Good evening all....In preparation for the big move can anyone advise on purchasing a mobile phone? Can I just buy any smart phone in the UK and then a sim or a contract \pay as you go when I arrive in Cyprus? Secondly I also want to buy a new hi fi CD radio Bluetooth docking etc...will a UK one work OK and should I foget DAB. Thanks for any help


----------



## Veronica (Apr 5, 2008)

UK phones work fine here with Cyprus sim cards. Also any electronics work here so no problems purchasing hi fi in the UK and bringing it here.


----------



## PeteandSylv (Sep 24, 2008)

DAB radio does not work here. Your mobiles will need to be unlocked if they are currently locked.

Pete


----------



## Tina L (Jun 28, 2015)

Thanks Pete. Does it matter what phone I buy?


----------



## Veronica (Apr 5, 2008)

Tina L said:


> Thanks Pete. Does it matter what phone I buy?


Any phone should be fine. I bought a Microsoft phone from Tescos when I was in the UK in the summer and I am very happy with it. Cost under 100pounds.


----------



## houdinibun (Oct 8, 2015)

We have found it very simple with phones, just make sure you have the PUK code to unlock them to any network - bought 2 phones with us from the UK and purchased a new Samsung from Public for €150. 
Then pop into any CYTA shop and for €7.50 you get a soeasy sim which gives you a phone number and €5 of credit.
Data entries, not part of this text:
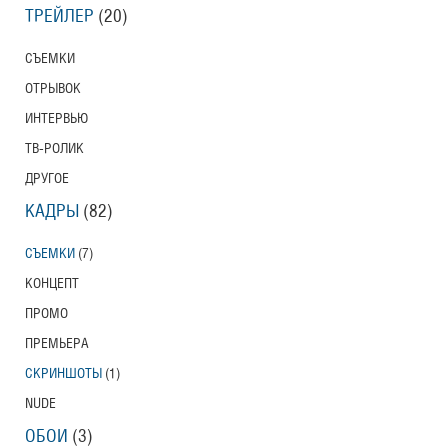
ТРЕЙЛЕР
(20)
СЪЕМКИ
ОТРЫВОК
ИНТЕРВЬЮ
ТВ-РОЛИК
ДРУГОЕ
КАДРЫ
(82)
СЪЕМКИ
(7)
КОНЦЕПТ
ПРОМО
ПРЕМЬЕРА
СКРИНШОТЫ
(1)
NUDE
ОБОИ
(3)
Top ups are available at all the kiosks and then a few months in we changed to contracts.
Can attest that DAB from Uk does not work here nor do clocks with auto time function - they constantly show uk time and even if you change them to Cyprus time they reset over night!! We had much fun with that one...


----------



## Tina L (Jun 28, 2015)

Thanks for your help


----------



## JonandGaynor (Jun 8, 2009)

houdinibun said:


> We have found it very simple with phones, just make sure you have the PUK code to unlock them to any network - bought 2 phones with us from the UK and purchased a new Samsung from Public for €150.
> Then pop into any CYTA shop and for €7.50 you get a soeasy sim which gives you a phone number and €5 of credit. Top ups are available at all the kiosks and then a few months in we changed to contracts.
> Can attest that DAB from Uk does not work here* nor do clocks with auto time function - they constantly show uk time and even if you change them to Cyprus time they reset over night!! We had much fun with that one..*.


We have an auto alarm clock, every night at 01.00am it resets to 12.00 midnight then at 01.05am it goes back to the correct Cyprus time!


----------